Peel your onion and slice small. Wash your spring onion and cut into small slices as well. Reserve the green spring onion stalks to garnish the soup.
1 Large White Onion, 2 Green Onion
Slice your mushrooms small and keep aside.
4 Medium Shiitake Mushrooms
Chop your peeled ginger and garlic and keep aside as well.
½ Inch Ginger Fresh, 2 Pieces Garlic Cloves
In a soup pan, heat the oil on a medium-high heat setting and sauté the onion slices with the white spring onion bulb until soft.
1-2 Tablespoon Oil
Decrease the heat a bit and stir in ginger and garlic. Cook soft for a minute or two but don't burn the garlic.

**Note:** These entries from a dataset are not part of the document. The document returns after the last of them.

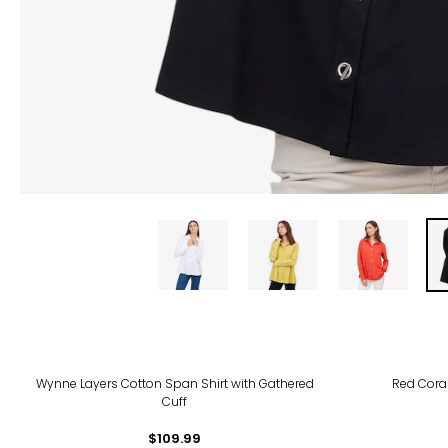
-30
Wynne Layers Cotton Span Shirt with Gathered
Red Coral
Cuff
$109.99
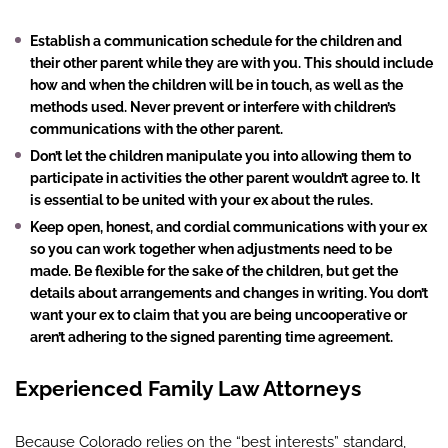
Establish a communication schedule for the children and
their other parent while they are with you. This should include
how and when the children will be in touch, as well as the
methods used. Never prevent or interfere with children’s
communications with the other parent.
Don’t let the children manipulate you into allowing them to
participate in activities the other parent wouldn’t agree to. It
is essential to be united with your ex about the rules.
Keep open, honest, and cordial communications with your ex
so you can work together when adjustments need to be
made. Be flexible for the sake of the children, but get the
details about arrangements and changes in writing. You don’t
want your ex to claim that you are being uncooperative or
aren’t adhering to the signed parenting time agreement.
Experienced Family Law Attorneys
Because Colorado relies on the “best interests” standard,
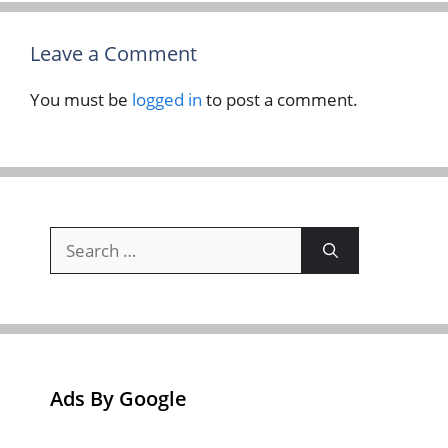
Leave a Comment
You must be
logged in
to post a comment.
Search
for:
Ads By Google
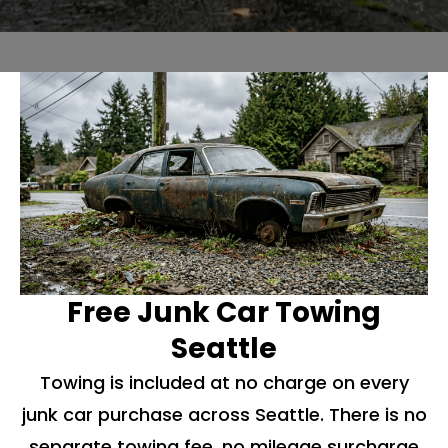
Free Junk Car Towing
Seattle
Towing is included at no charge on every
junk car purchase across Seattle. There is no
separate towing fee, no mileage surcharge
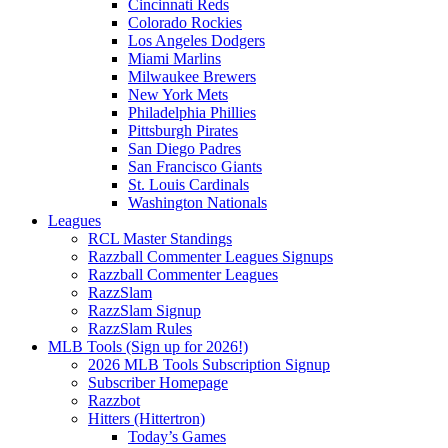
Cincinnati Reds
Colorado Rockies
Los Angeles Dodgers
Miami Marlins
Milwaukee Brewers
New York Mets
Philadelphia Phillies
Pittsburgh Pirates
San Diego Padres
San Francisco Giants
St. Louis Cardinals
Washington Nationals
Leagues
RCL Master Standings
Razzball Commenter Leagues Signups
Razzball Commenter Leagues
RazzSlam
RazzSlam Signup
RazzSlam Rules
MLB Tools (Sign up for 2026!)
2026 MLB Tools Subscription Signup
Subscriber Homepage
Razzbot
Hitters (Hittertron)
Today’s Games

Stir in sliced mushrooms and sauté until slightly soft.
Pour in the beef broth and water (eventually water + mushroom water — see notes).

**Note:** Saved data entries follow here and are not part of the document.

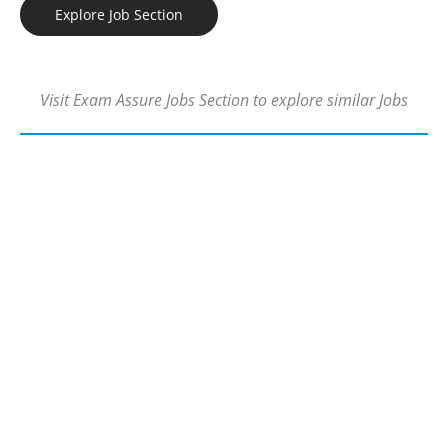
Explore Job Section
Visit Exam Assure Jobs Section to explore similar Jobs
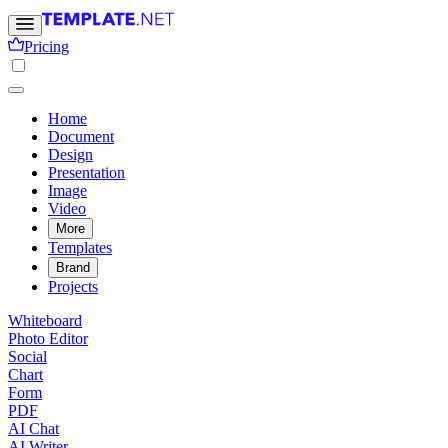
Pricing
Home
Document
Design
Presentation
Image
Video
More
Templates
Brand
Projects
Whiteboard
Photo Editor
Social
Chart
Form
PDF
AI Chat
AI Writer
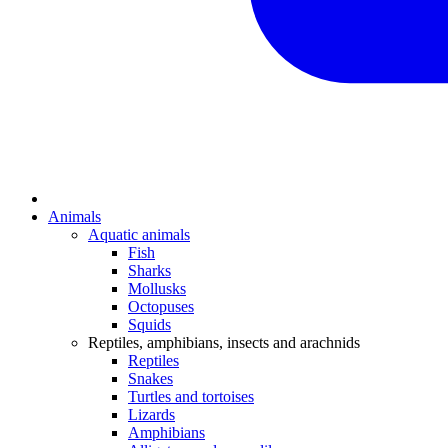
Animals
Aquatic animals
Fish
Sharks
Mollusks
Octopuses
Squids
Reptiles, amphibians, insects and arachnids
Reptiles
Snakes
Turtles and tortoises
Lizards
Amphibians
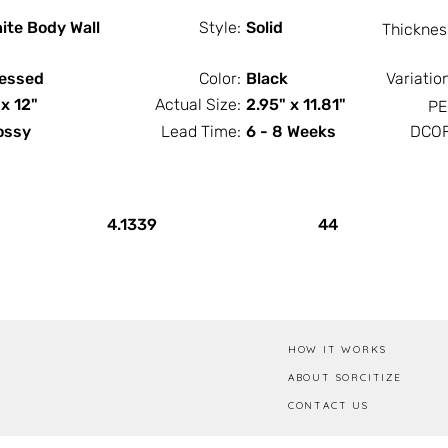
ite Body Wall
Style:
Solid
Thicknes
essed
Color:
Black
Variatio
 x 12"
Actual Size:
2.95" x 11.81"
PE
ossy
Lead Time:
6 - 8 Weeks
DCOF
PCS / SF
PCS / Box
4.1339
44
HOW IT WORKS
ABOUT SORCITIZE
CONTACT US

1 ¼ Cup Beef Broth, 2 ½ Cup Water
Season with soy sauce, black pepper and, if needed, salt.
1 Tablespoon Soy Sauce, ¼ Teaspoon Black Pepper Ground, To Taste Salt
Mix well and let your soup simmer for 10–15 minutes covered.
Serve with chopped fresh green spring onion stalks hot in a soup bowl.
Video
Notes
In this recipe, you can use fresh or dried mushrooms. To use fresh mushrooms, just cut the mushrooms and add to the soup with the mentioned broth and water amounts in the recipe. To use dried mushrooms, add 300 milliliters (10.14 fl oz/ 1 ¼ cup) water to the mushrooms in a bowl and let soak for 30 minutes. Then take out the mushrooms and press out some water, just pass quickly through the fresh water to get rid of impurities and cut the mushroom small. Keep the 300 ml mushroom water to the side because you will use that + 300 ml water instead of the 600 ml in the recipe. The mushroom water is full of flavors and will give your soup a great depth!
Choose your oil. You can use regular vegetable oil or some Asian oil such as peanut oil or sesame oil.